| Task |
After dropping the pictures, give again exactly the lines of the data from its first line through the line with "Přejít do CZ e", which is included as well.

(Stored data entries)

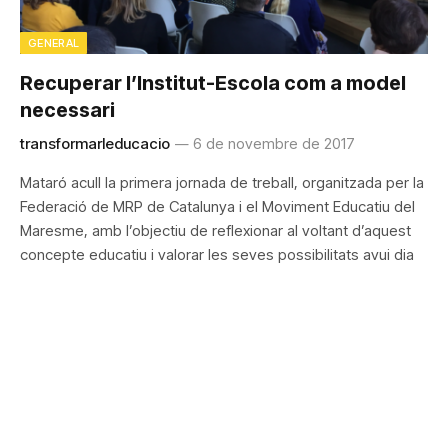
GENERAL
Recuperar l’Institut-Escola com a model
necessari
transformarleducacio
6 de novembre de 2017
Mataró acull la primera jornada de treball, organitzada per la
Federació de MRP de Catalunya i el Moviment Educatiu del
Maresme, amb l’objectiu de reflexionar al voltant d’aquest
concepte educatiu i valorar les seves possibilitats avui dia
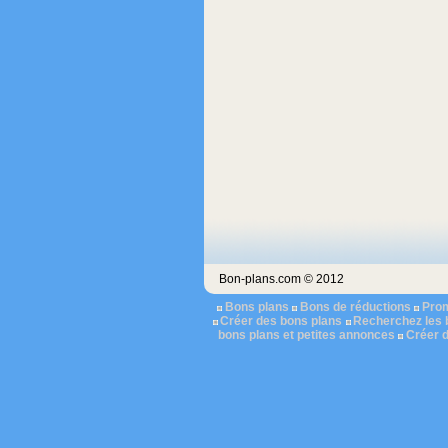
Bon-plans.com © 2012
Bons plans
Bons de réductions
Pro
Créer des bons plans
Recherchez les 
bons plans et petites annonces
Créer 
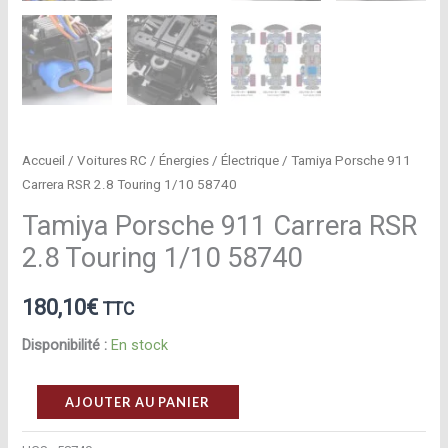
Accueil
/
Voitures RC
/
Énergies
/
Électrique
/ Tamiya Porsche 911
Carrera RSR 2.8 Touring 1/10 58740
Tamiya Porsche 911 Carrera RSR
2.8 Touring 1/10 58740
180,10
€
TTC
Disponibilité :
En stock
quantité
AJOUTER AU PANIER
de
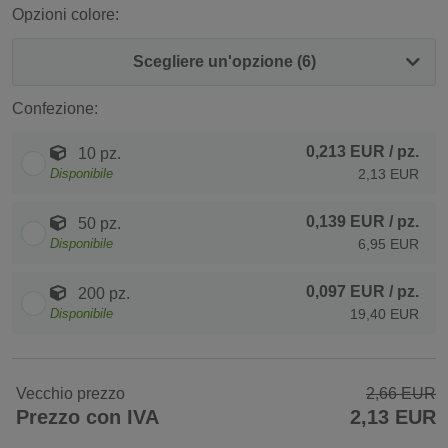
Opzioni colore:
Scegliere un'opzione (6)
Confezione:
0,213 EUR
/ pz.
10 pz.
Disponibile
2,13 EUR
0,139 EUR
/ pz.
50 pz.
Disponibile
6,95 EUR
0,097 EUR
/ pz.
200 pz.
Disponibile
19,40 EUR
Vecchio prezzo
2,66 EUR
Prezzo con IVA
2,13 EUR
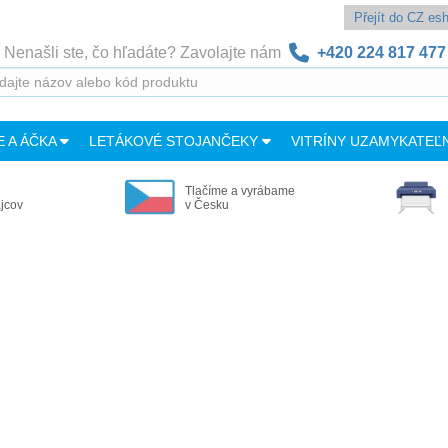
Přejít do CZ e
Nenašli ste, čo hľadáte? Zavolajte nám
+420 224 817 477
E A ÁČKA
LETÁKOVÉ STOJANČEKY
VITRÍNY UZAMYKATEĽ
Tlačíme a vyrábame
ajcov
v Česku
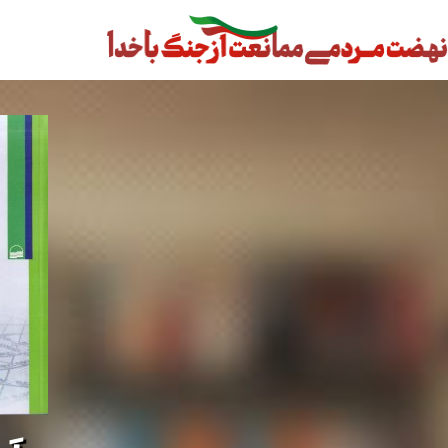
رش
ه
حتوا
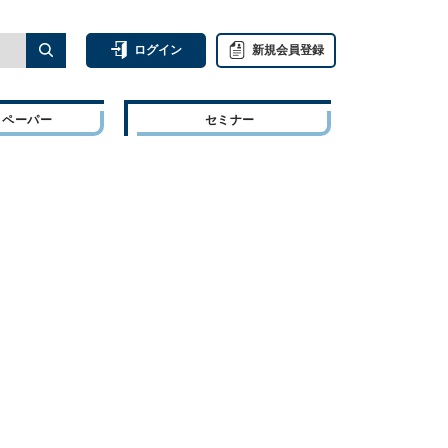
ログイン
新規会員登録
トペーパー
セミナー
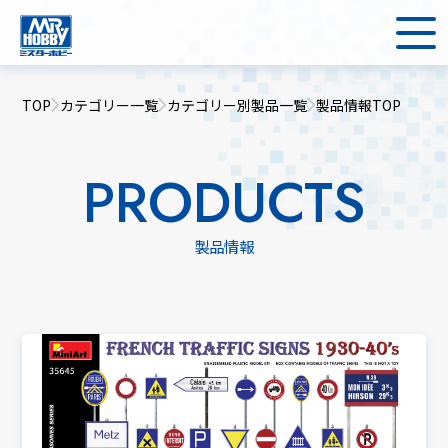
TOP
カテゴリー一覧
カテゴリー別製品一覧
製品情報TOP
PRODUCTS
製品情報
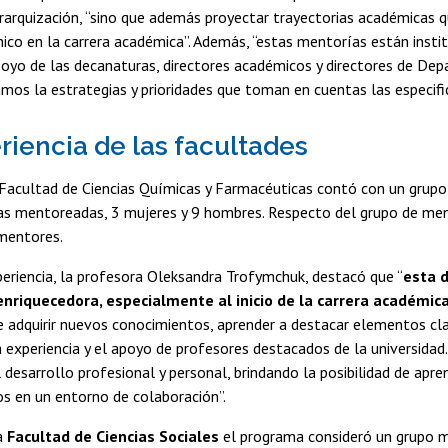
rarquización, “sino que además proyectar trayectorias académicas 
ico en la carrera académica”. Además, “estas mentorías están insti
poyo de las decanaturas, directores académicos y directores de De
mos la estrategias y prioridades que toman en cuentas las especifici
riencia de las facultades
 Facultad de Ciencias Químicas y Farmacéuticas contó con un grup
as mentoreadas, 3 mujeres y 9 hombres. Respecto del grupo de ment
mentores.
eriencia, la profesora Oleksandra Trofymchuk, destacó que “
esta 
riquecedora, especialmente al inicio de la carrera académic
 adquirir nuevos conocimientos, aprender a destacar elementos cla
a experiencia y el apoyo de profesores destacados de la universidad
l desarrollo profesional y personal, brindando la posibilidad de ap
s en un entorno de colaboración”.
la
Facultad de Ciencias Sociales
el programa consideró un grupo mi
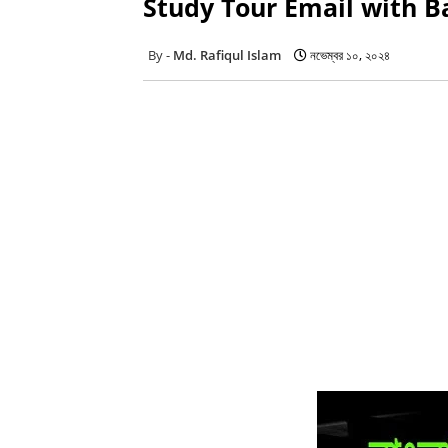
Study Tour Email with B
Md. Rafiqul Islam
নভেম্বর ১০, ২০২৪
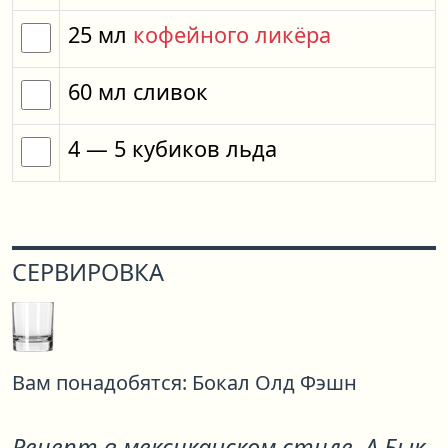
25
мл
кофейного ликёра
60
мл
сливок
4
— 5
кубиков
льда
СЕРВИРОВКА
Вам понадобятся:
Бокал Олд Фэшн
Рецепт в мексиканском стиле. А Бык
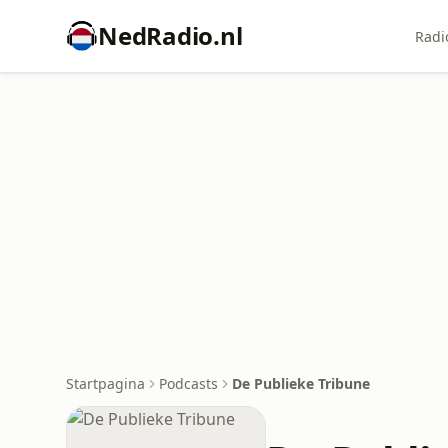
NedRadio.nl
Radi
Startpagina
Podcasts
De Publieke Tribune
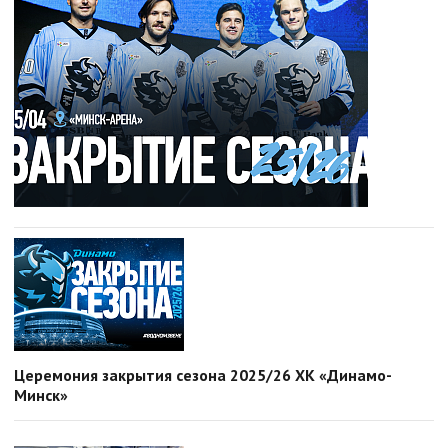
Церемония закрытия сезона 2025/26 ХК «Динамо-
Минск»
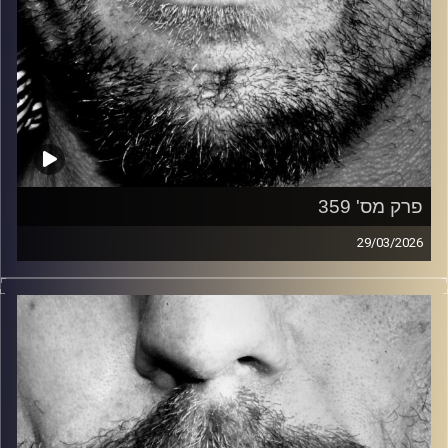
פרק מס' 359
29/03/2026
זיפים, מוזיקה מחוספסת של הופעות חיות. הרבה ג'אם, רוק,
בלוז, bluegrass, ג'אז, Fאנק, פרוגרסיב ואפילו אלקטרוניקה.
כל מה שחי, אמיתי ונושם.
עם שמוליק רגב.
קרדיט תמונות:
David Goehring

| Exercise response |
GENERAL
Recuperar l’Institut-Escola com a model
necessari
transformarleducacio
6 de novembre de 2017
Mataró acull la primera jornada de treball, organitzada per la
Federació de MRP de Catalunya i el Moviment Educatiu del
Maresme, amb l’objectiu de reflexionar al voltant d’aquest
concepte educatiu i valorar les seves possibilitats avui dia
Bon-plans.com © 2012
Bons plans
Bons de réductions
Pro
Créer des bons plans
Recherchez les 
bons plans et petites annonces
Créer 
Accueil
/
Voitures RC
/
Énergies
/
Électrique
/ Tamiya Porsche 911
Carrera RSR 2.8 Touring 1/10 58740
Tamiya Porsche 911 Carrera RSR
2.8 Touring 1/10 58740
180,10
€
TTC
Disponibilité :
En stock
quantité
AJOUTER AU PANIER
de
Opzioni colore:
Scegliere un'opzione (6)
Confezione:
0,213 EUR
/ pz.
10 pz.
Disponibile
2,13 EUR
0,139 EUR
/ pz.
50 pz.
Disponibile
6,95 EUR
0,097 EUR
/ pz.
200 pz.
Disponibile
19,40 EUR
Vecchio prezzo
2,66 EUR
Prezzo con IVA
2,13 EUR
Přejít do CZ e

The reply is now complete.